Check out the latest recommended times in our Cooking Guidelines.

  1. Preheat the oven to 220C / fan 200C / gas mark 7. Dice the aubergine into 2cm cubes. Place onto a lined baking tray, drizzle with 1 tbsp oil and season with sea salt and black pepper. Roast for 18-20 mins, until soft and golden.
  2. Heat a large saucepan filled with salted boiling water on high heat. Add the quinoa and boil for 13-14 mins, until cooked, then drain.
  3. Meanwhile, finely slice the onion and finely chop or crush the garlic. Heat a large frying pan with 1 tbsp oil on medium heat and cook the onion for 5-7 mins, until softened. Add the Heura chick'n and continue to cook for 3-4 mins, until starting to brown.
  4. Add the garlic, smoked paprika and cumin to the pan and cook for 1 minute.
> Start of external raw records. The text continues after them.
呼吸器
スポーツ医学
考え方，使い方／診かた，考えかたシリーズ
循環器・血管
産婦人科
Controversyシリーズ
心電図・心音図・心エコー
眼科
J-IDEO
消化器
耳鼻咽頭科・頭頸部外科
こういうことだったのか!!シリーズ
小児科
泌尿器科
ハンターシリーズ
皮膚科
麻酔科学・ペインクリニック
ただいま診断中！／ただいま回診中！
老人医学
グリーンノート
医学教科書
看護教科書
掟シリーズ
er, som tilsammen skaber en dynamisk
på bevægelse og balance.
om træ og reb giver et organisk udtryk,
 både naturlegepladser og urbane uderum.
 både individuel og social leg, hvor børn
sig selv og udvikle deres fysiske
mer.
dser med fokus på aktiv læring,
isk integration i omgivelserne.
Drain and rinse the chickpeas then add to the pan, along with the passata and 250ml water. Crumble in the stock cube and stir to dissolve. Simmer for 6-8 mins, until the sauce has thickened.
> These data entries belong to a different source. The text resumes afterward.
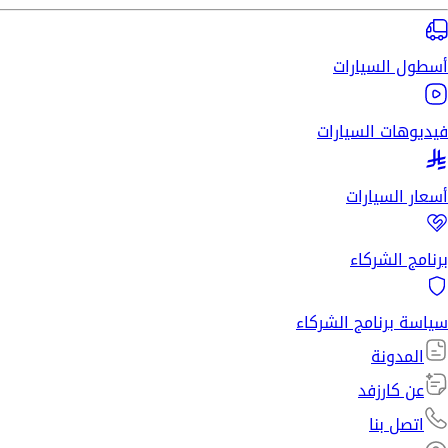
أسطول السيارات
فيديوهات السيارات
أسعار السيارات
برنامج الشركاء
سياسة برنامج الشركاء
المدونة
عن كارزفد
اتصل بنا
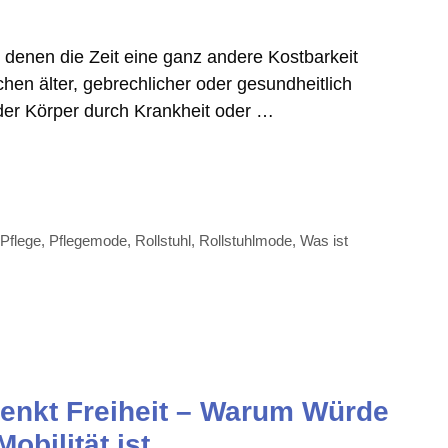
 denen die Zeit eine ganz andere Kostbarkeit
hen älter, gebrechlicher oder gesundheitlich
er Körper durch Krankheit oder …
,
Pflege
,
Pflegemode
,
Rollstuhl
,
Rollstuhlmode
,
Was ist
enkt Freiheit – Warum Würde
obilität ist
  5. Roughly chop the coriander. Once roasted, stir the aubergine and half the coriander into the drained quinoa. Season with sea salt to taste.
  6. Just before serving, stir the spinach into the tagine to wilt and add the remaining coriander. Season to taste with sea salt and black pepper, then serve in bowls alongside the quinoa.